All’età di quasi 92 anni, che avrebbe compiuto il 18 gennaio, ha lasciato ieri questo mondo il fotografo sudafricano Peter Magubane, uno dei pochi fotografi neri ad aver coperto l’era repressiva dell’apartheid.
Una delle sue immagini più importanti, nel 1956 in un ricco sobborgo di Johannesburg, mostrava una ragazza bianca seduta su una panchina con un cartello con la scritta “Solo europei” mentre un lavoratore nero sedeva dietro di lei.
Magubane amava dire che aveva iniziato a nascondere la sua macchina fotografica nelle pagnotte di pane, nei cartoni di latte o persino nella Bibbia, per scattare foto clandestinamente. Non ha mai messo in scena le foto, né ha chiesto il permesso di fotografare le persone.
“Non volevo lasciare il paese per trovare un’altra vita”, ha detto al Guardian nel 2015. “Sarei rimasto e avrei combattuto con la mia macchina fotografica al posto della pistola.
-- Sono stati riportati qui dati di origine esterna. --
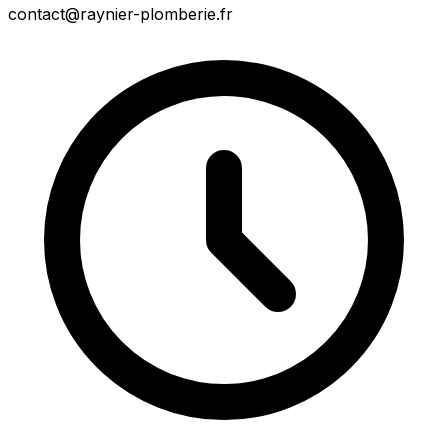
contact@raynier-plomberie.fr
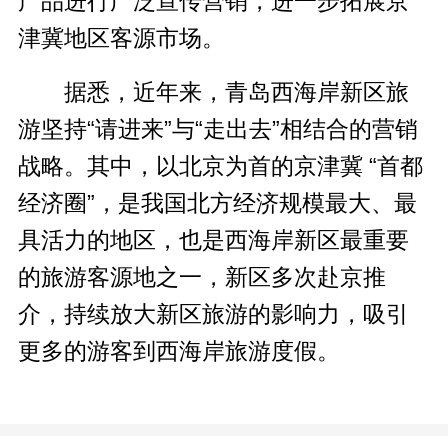
产品进行广泛宣传营销，进一步拓展京
津冀地区客源市场。
据悉，近年来，青岛西海岸新区旅
游坚持“请进来”与“走出去”相结合的营销
战略。其中，以北京为首的京津冀 “首都
经济圈”，是我国北方经济规模最大、最
具活力的地区，也是西海岸新区最重要
的旅游客源地之一，新区多次赴京推
介，持续放大新区旅游的影响力，吸引
更多的游客到西海岸旅游度假。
Non volevo uccidere nessuno, però. Volevo uccidere l’apartheid”.
Negli anni ’60, nel mezzo dell’ondata di attivismo anti-apartheid, coprì l’arresto di Nelson Mandela e la messa al bando del partito African National Congress (Anc), ora al potere.
Peter Magubane è stato regolarmente molestato, aggredito, arrestato e, a partire dal 1969, rinchiuso per 586 giorni in isolamento. Negli anni ’90, fu nominato fotografo ufficiale di Mandela, al rilascio di quest’ultimo.
La violenza nel Paese lo ha messo a dura prova nel 1992, quando suo figlio Charles, anche lui fotografo e allora poco più che trentenne, fu assassinato nella tentacolare periferia nera di Soweto.